Suppose we have an hypergraph with n vertices and m hyperedges, each involving 4 vertices. Construct now a graph with $n^2$ vertices, one for every pairs of vertices in the hypergraph, and for every hyperedge $(a,b,c,d)$ in the hypergraph create the edge $([a,b],[c,d])$ in the graph. (Assume for now that we choose the ordering of vertices at random, even if this means that we only achieve a randomized reduction. There are ways to make the reduction deterministic.) Now, if the hypergraph has an independent set of size $\geq t$ then clearly the graph has an independent set of size $\geq t^2$. Furthermore, if we started from a random hypergraph then we are getting a random graph. So if $m$ is of the order of $n^2$ we are able to refute the claim that there is an independent set of size $n/2$ in the hypergraph (by refuting the claim that there is an independent of size $n^2 /4$ in the graph).

In general, for even $k$, these ideas give a way of refuting a random $k$-SAT instance with $n$ variables and $n^{k/2}$ clauses.
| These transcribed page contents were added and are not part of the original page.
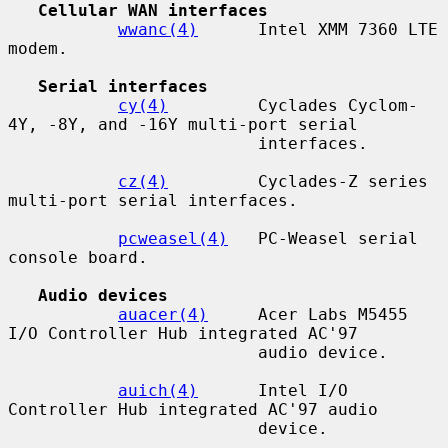
Cellular WAN interfaces
wwanc(4)
      Intel XMM 7360 LTE 
modem.

Serial interfaces
cy(4)
         Cyclades Cyclom-
4Y, -8Y, and -16Y multi-port serial

                         interfaces.

cz(4)
         Cyclades-Z series 
multi-port serial interfaces.

pcweasel(4)
   PC-Weasel serial 
console board.

Audio devices
auacer(4)
     Acer Labs M5455 
I/O Controller Hub integrated AC'97

                         audio device.

auich(4)
      Intel I/O 
Controller Hub integrated AC'97 audio

                         device.
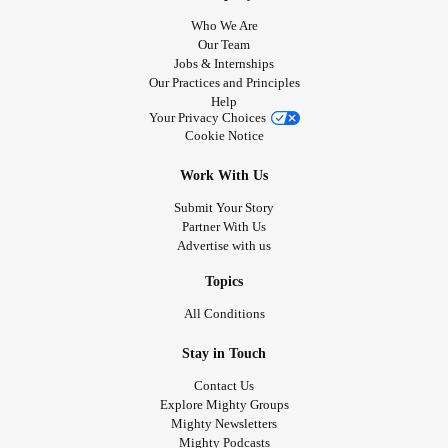
Who We Are
Our Team
Jobs & Internships
Our Practices and Principles
Help
Your Privacy Choices
Cookie Notice
Work With Us
Submit Your Story
Partner With Us
Advertise with us
Topics
All Conditions
Stay in Touch
Contact Us
Explore Mighty Groups
Mighty Newsletters
Mighty Podcasts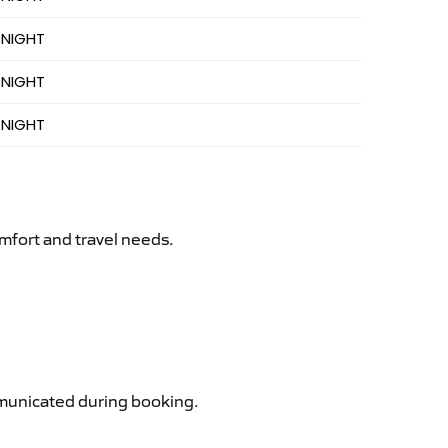
 NIGHT
 NIGHT
 NIGHT
mfort and travel needs.
ommunicated during booking.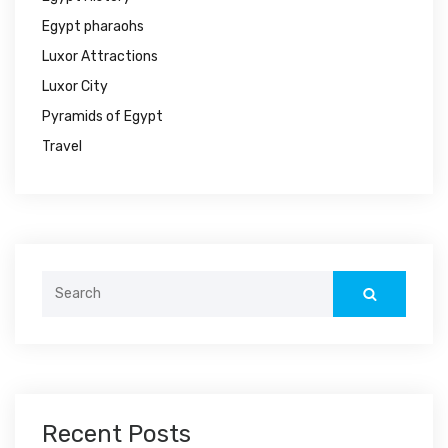
Egypt pharaohs
Luxor Attractions
Luxor City
Pyramids of Egypt
Travel
Search
for:
Recent Posts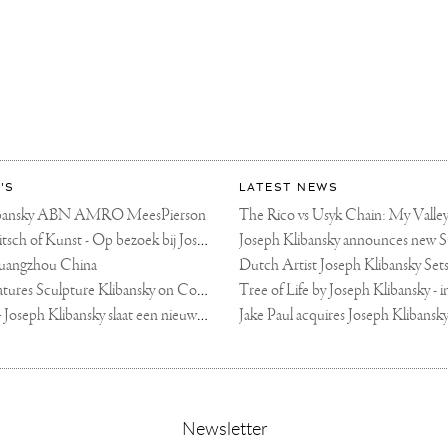
'S
LATEST NEWS
libansky ABN AMRO MeesPierson
LINDA TV - Kitsch of Kunst - Op bezoek bij Joseph Klibansky (video)
uangzhou China
Fortune Art Features Sculpture Klibansky on Cover
De Telegraaf — Joseph Klibansky slaat een nieuwe weg in
,
Newsletter
sign-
(The original paper of Goerdt and Kirvelevich had an extra polylog term needed to make the spectral techniques work. But later more sophisticated analyses have removed the polylog bound, either by using slightly different reductions or by directly improving the bounds on the sparsity of random graphs for which one can certify the non-existence of large independent sets. See this paper by Feige and Ofek for the latter approach.)
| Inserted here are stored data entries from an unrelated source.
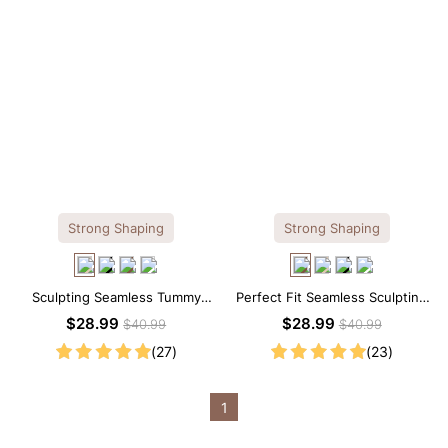
Strong Shaping
Strong Shaping
Sculpting Seamless Tummy
Perfect Fit Seamless Sculpting
Control Brief Bodysuit
Brief Bodysuit
$28.99
$28.99
$40.99
$40.99
(27)
(23)
1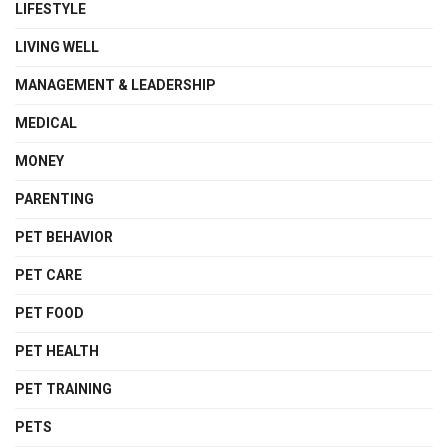
LIFESTYLE
LIVING WELL
MANAGEMENT & LEADERSHIP
MEDICAL
MONEY
PARENTING
PET BEHAVIOR
PET CARE
PET FOOD
PET HEALTH
PET TRAINING
PETS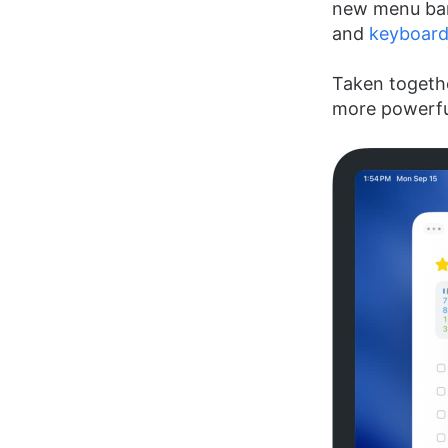
new menu bar
and
keyboard
Taken togethe
more powerful 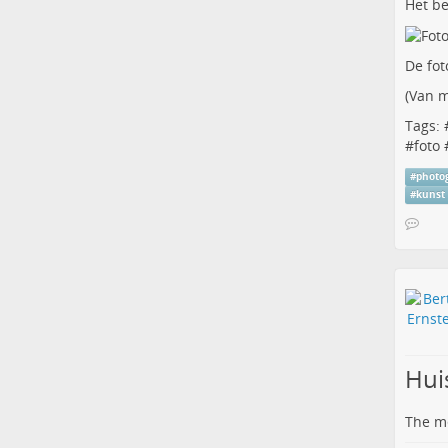
Het be
De fot
(
Van m
Tags: 
#
foto
#
photo
#
kunst
Hui
The me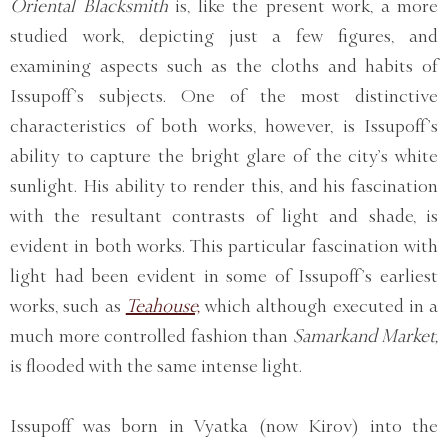
Oriental Blacksmith
is, like the present work, a more
studied work, depicting just a few figures, and
examining aspects such as the cloths and habits of
Issupoff’s subjects. One of the most distinctive
characteristics of both works, however, is Issupoff’s
ability to capture the bright glare of the city’s white
sunlight. His ability to render this, and his fascination
with the resultant contrasts of light and shade, is
evident in both works. This particular fascination with
light had been evident in some of Issupoff’s earliest
works, such as
Teahouse,
which although executed in a
much more controlled fashion than
Samarkand Market,
is flooded with the same intense light.
Issupoff was born in Vyatka (now Kirov) into the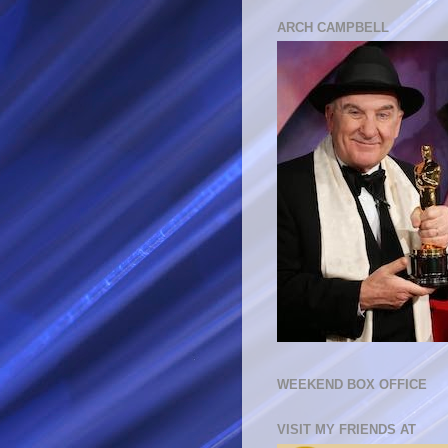
ARCH CAMPBELL
WEEKEND BOX OFFICE
VISIT MY FRIENDS AT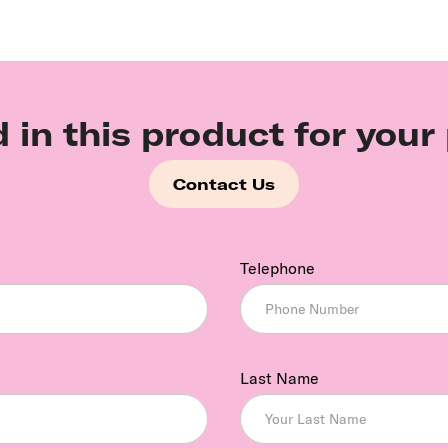
d in this product for your
Contact Us
Telephone
Last Name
Instead of thinking in terms of reductions to graph and hypergraph problems, one may directly see the method as associating a matrix to the formula and proving that certain properties of the matrix imply the unsatisfiability of the formula.

A generalization of this way of seeing the argument has led to an algorithm by Friedman, Goerdt and Krivelevich that certifies unsatisfiability of random kSAT instances with about $n^{k/2}$ clauses even if $k$ is odd. I think it would be interesting to have a combinatorial view of what happens in that algorithm.

This is the state of the art for algorithms that find certificates of unsatisfiability.

There is also some intuition for why $n^{1.5}$ is a natural barrier. The algorithmic techniques described so far are “no more powerful” than semidefinite programming: the standard semidefinite relaxation of Max 2SAT proves that a given 2SAT formula is unsatisfiable, whenever it is the case, and a standard semidefinite programming relaxation of independent set (the Lovasz theta function) proves with high probability that a random graph has no large independent set. It is conjectured, however, that no “simple” reduction of random 3SAT to a semidefinite programming problem yelds a refutation if the number of clauses is less than $n^{1.5}$. This has been verified by Feige and Ofek for a natural reduction.

Recently, Feige, Kim and Ofek have defined a new type of witness of unsatisfiability that is verifiable in polynomial time and that exists with high probability for formulas with about $n^{1.4}$ clauses. (It is not known, however, how to construct such witnesses in polynomial time given a formula.) As could be expected, their witness-verification algorithm employs something that we know how to do in polynomial time but that is very hard for semidefinite programs: verifying the unsatisfiability of a given linear system over GF(2).